TabPFN Extensions for Interpretable Geotechnical Modelling

Abstract

Geotechnical site characterisation relies on sparse, heterogeneous borehole data where uncertainty quantification and model interpretability are as critical as predictive accuracy for reliable engineering decisions. This paper presents an exploratory investigation into the use of TabPFN, a transformer-based tabular foundation model using in-context learning, and its extension library tabpfn-extensions for two geotechnical inference tasks: (1) soil-type classification using N-value and shear-wave velocity data from a synthetic geotechnical dataset, and (2) iterative imputation of five missing mechanical parameters ($s_\mathrm{u}$, $E_{\mathrm{u}}$, ${σ'}_\mathrm{p}$, $C_\mathrm{c}$, $C_\mathrm{v}$) in benchmark problem BM/AirportSoilProperties/2/2025. We apply cosine-similarity analysis to TabPFN-derived embeddings, visualise full posterior distributions from an iterative inference procedure, and compute SHAP-based feature importance, all without model retraining. Learned embeddings clearly separate Clay and Sand samples without explicit soil-type supervision; iterative imputation improves predictions for four of five target parameters, with posterior widths that reflect physically reasonable parameter-specific uncertainty; and SHAP analysis reveals the inter-parameter dependency structure, recovering established geotechnical relationships including the Skempton compression index correlation and the inverse dependence of preconsolidation pressure on water content. These results suggest the potential of foundation-model-based tools to support interpretable, uncertainty-aware parameter inference in data-scarce geotechnical practice.

Figures (7)

• Figure 1: Scatter plots of training (circles) and test (stars) data in the $N$ -- $V_\mathrm{s}$ space, coloured by soil class (Clay: blue, Sand: orange). Training and test sets each contain 16 samples. Reference curves $V_\mathrm{s} = 100N^{1/3}$ and $V_\mathrm{s} = 80N^{1/3}$ from the Japanese railway seismic design standard RTRI2012 are overlaid; Clay samples follow the upper curve and Sand samples the lower curve.

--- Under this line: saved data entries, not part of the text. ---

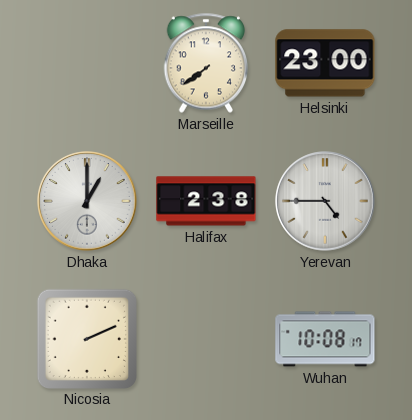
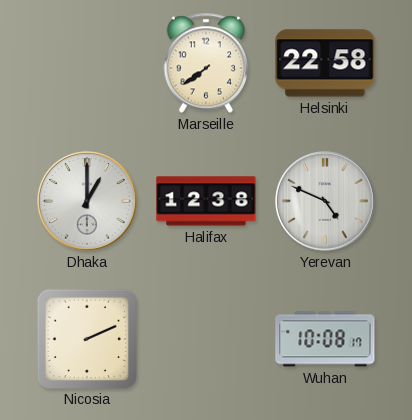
Helsinki: 23:00 -> 22:58
Halifax: 2:38 -> 12:38
Yerevan: 4:45 -> 4:49
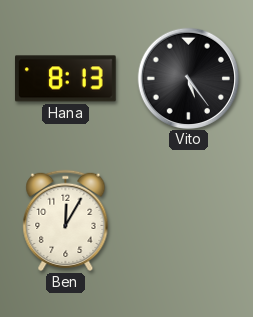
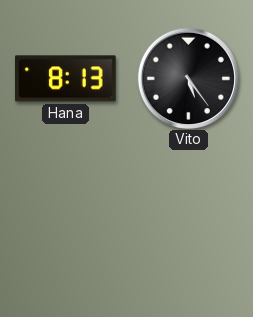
Ben: 12:05 -> none
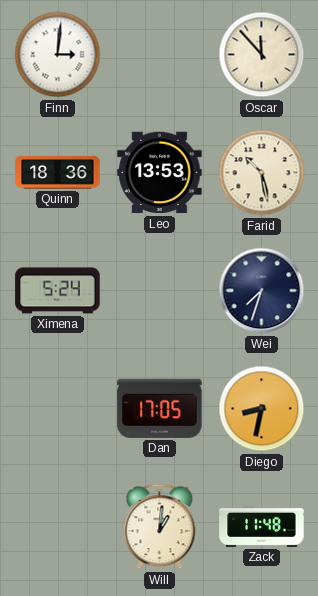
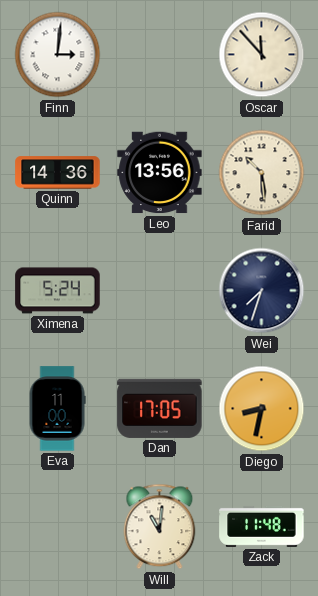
Quinn: 18:36 -> 14:36
Leo: 13:53 -> 13:56
Farid: 10:28 -> 10:29
Eva: none -> 11:00
Will: 1:01 -> 11:01
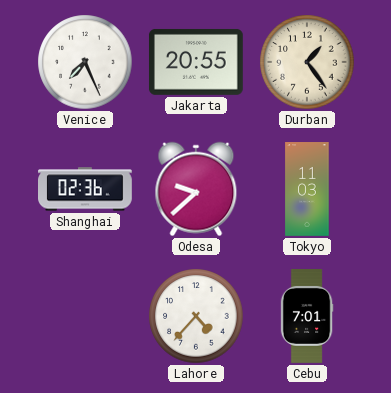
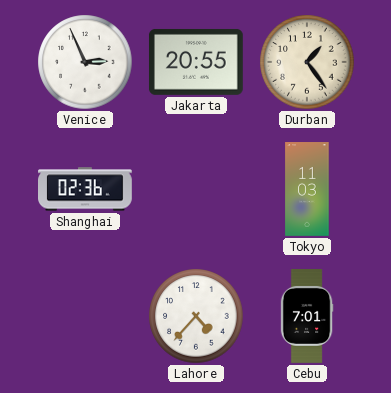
Venice: 7:26 -> 2:56
Odesa: 9:38 -> none
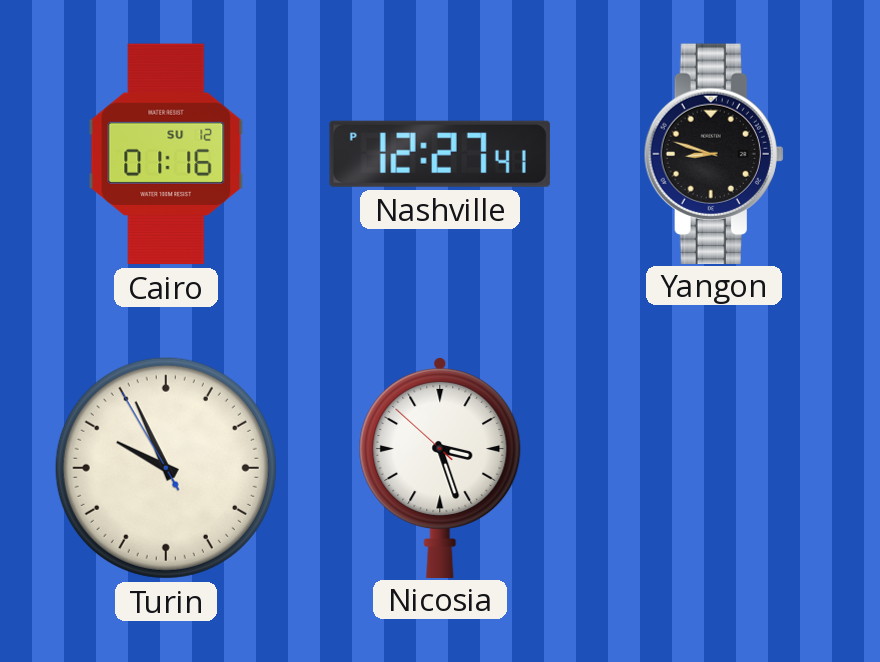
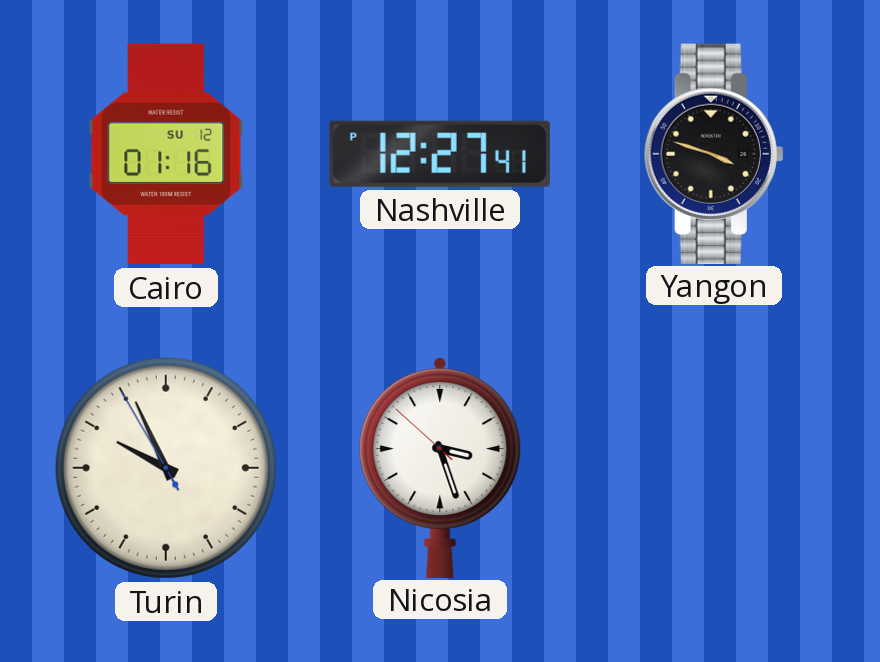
Yangon: 8:48 -> 3:48
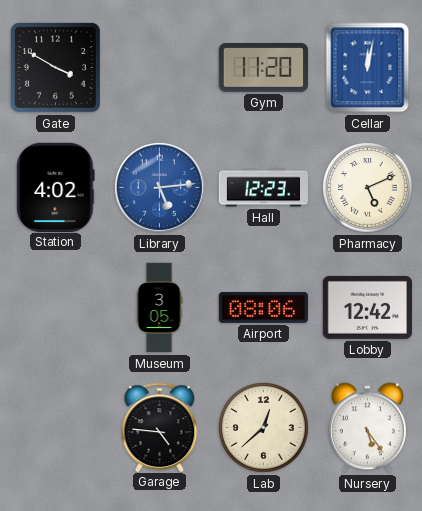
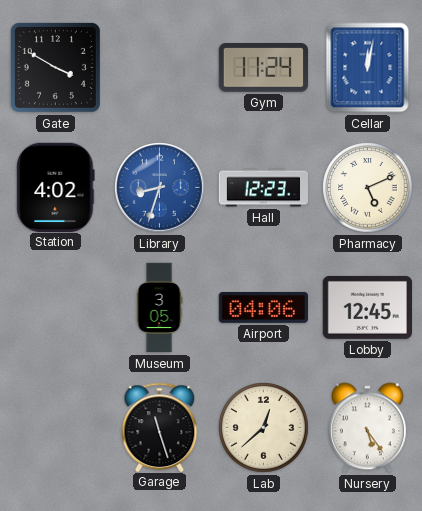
Gym: 11:20 -> 11:24
Library: 5:14 -> 8:33
Airport: 08:06 -> 04:06
Lobby: 12:42 -> 12:45
Garage: 4:46 -> 11:27
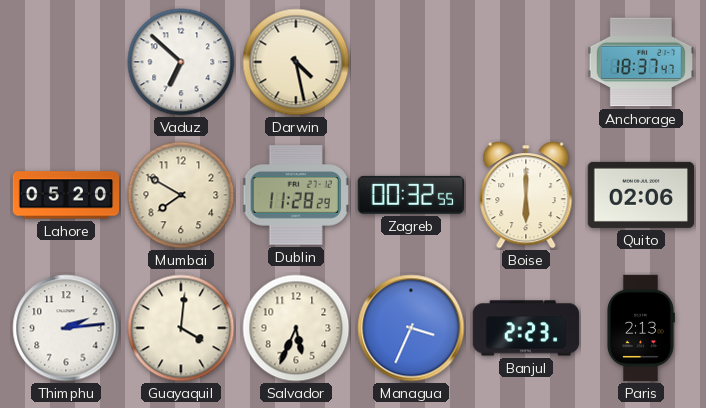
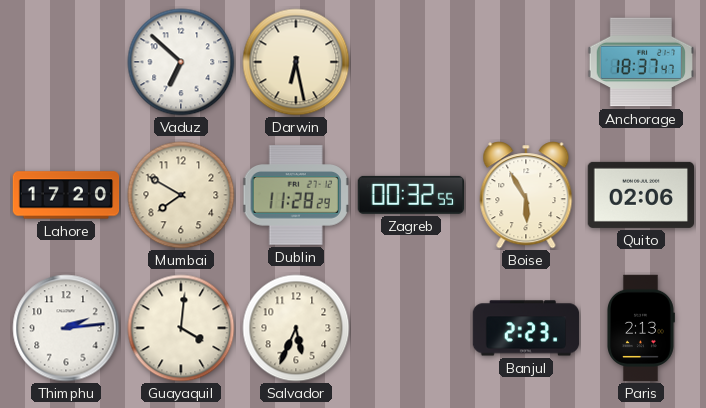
Darwin: 4:28 -> 6:28
Lahore: 05:20 -> 17:20
Boise: 6:00 -> 5:55
Managua: 3:34 -> none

• Figure 2: Predicted probability of Sand class $P(\text{Sand})$ over the $N$ -- $V_\mathrm{s}$ domain, with the training samples overlaid (circles). The bold contour marks the decision boundary at $P(\text{Sand}) = 0.5$; grey contours indicate the 0.1, 0.25, 0.75, and 0.9 levels.

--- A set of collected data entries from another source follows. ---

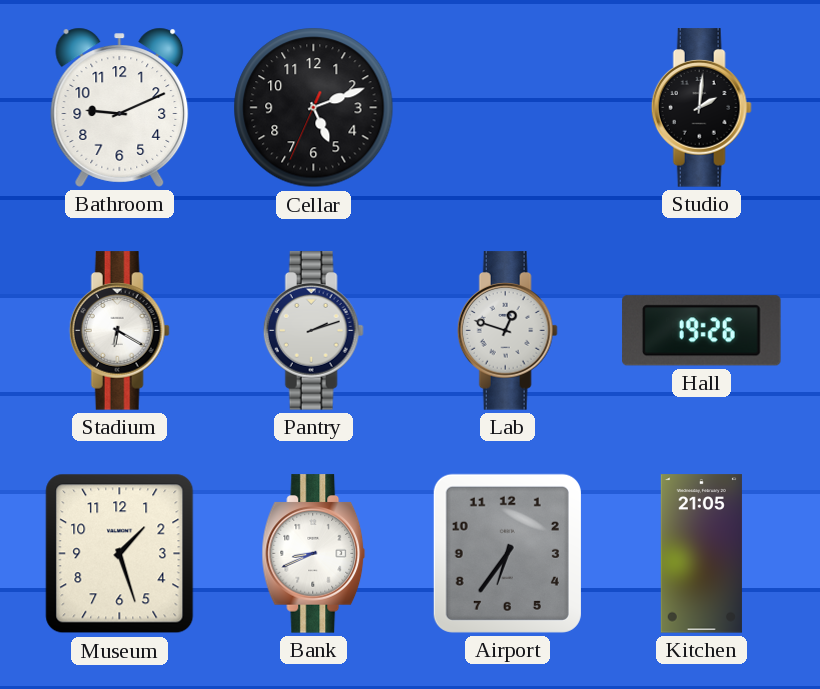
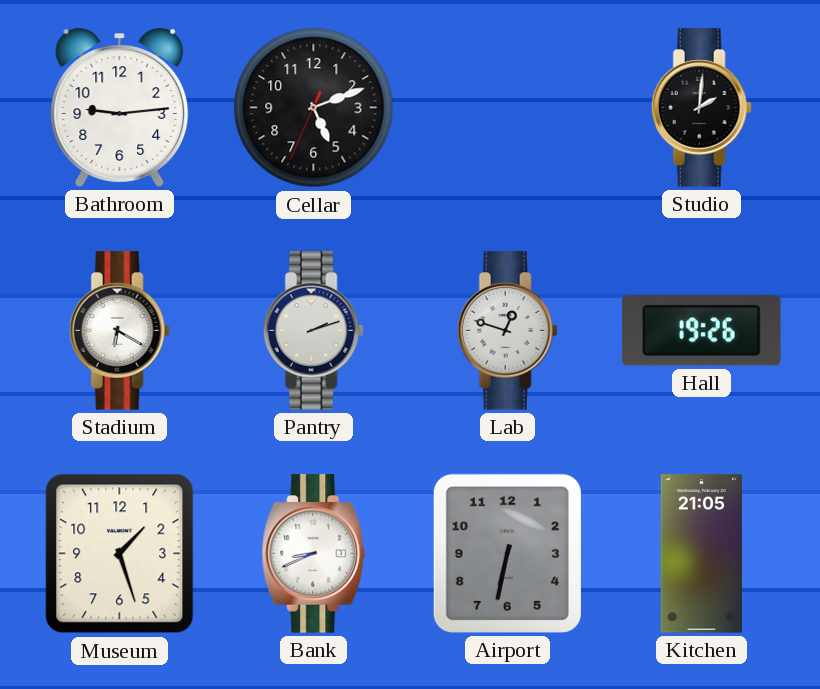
Bathroom: 9:11 -> 9:14
Airport: 6:36 -> 6:32
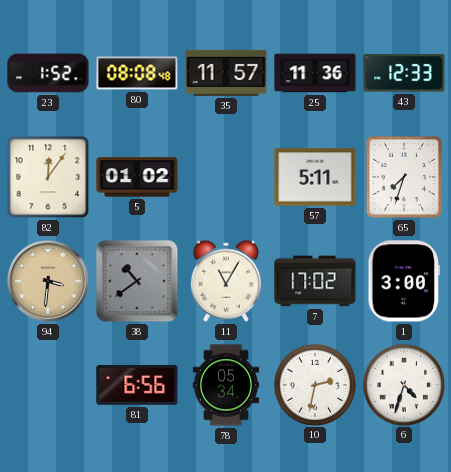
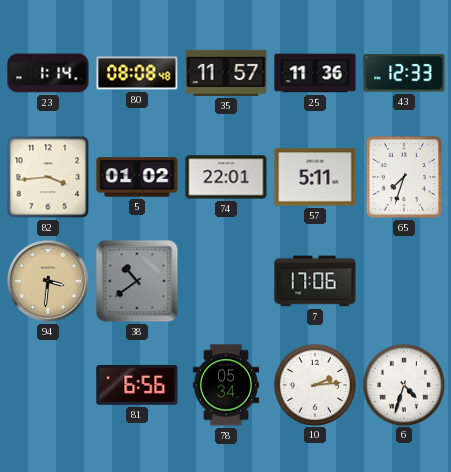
23: 1:52 -> 1:14
82: 12:06 -> 3:44
74: none -> 22:01
11: 11:05 -> none
7: 17:02 -> 17:06
1: 3:00 -> none
10: 2:32 -> 2:14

• Figure 3: Cosine similarity heatmap of TabPFN embeddings between test and training samples (axis labels correspond to Table \ref{['tab:rtri_data']} No.). The block-diagonal structure confirms that the model internally separates Clay and Sand samples. Test sample No. 8 (first Sand test sample; $N = 14$, $V_\mathrm{s} = 193$ m/s) shows visibly lower similarity with the training Sand block, reflecting the model's reduced confidence at this out-of-distribution boundary point.

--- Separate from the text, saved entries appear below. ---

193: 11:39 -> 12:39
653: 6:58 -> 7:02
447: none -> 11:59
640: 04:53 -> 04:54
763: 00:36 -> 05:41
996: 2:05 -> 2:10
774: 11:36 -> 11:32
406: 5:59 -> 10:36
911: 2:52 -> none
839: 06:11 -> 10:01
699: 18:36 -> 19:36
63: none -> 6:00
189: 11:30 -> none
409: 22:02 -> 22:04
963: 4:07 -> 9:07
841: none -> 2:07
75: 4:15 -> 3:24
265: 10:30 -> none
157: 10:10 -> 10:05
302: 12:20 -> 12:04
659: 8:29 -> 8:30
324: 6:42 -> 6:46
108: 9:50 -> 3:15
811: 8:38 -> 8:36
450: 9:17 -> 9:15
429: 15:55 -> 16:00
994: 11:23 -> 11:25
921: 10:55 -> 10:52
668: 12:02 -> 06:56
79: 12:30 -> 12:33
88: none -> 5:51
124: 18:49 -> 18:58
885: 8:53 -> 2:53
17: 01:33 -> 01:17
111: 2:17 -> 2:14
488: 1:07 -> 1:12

• Figure 4: Normalised RMSE (RMSE / RMSE at iteration 1) per iteration for each mechanical parameter. Values below 1.0 indicate improvement over the initial estimate.
• Figure 5: Posterior distributions at iteration 10 for all five mechanical parameters across test samples. Violin width represents the probability density; black bar = median; yellow circle = true value; black filled circle = observed value (parameter was not missing for that sample and therefore not predicted).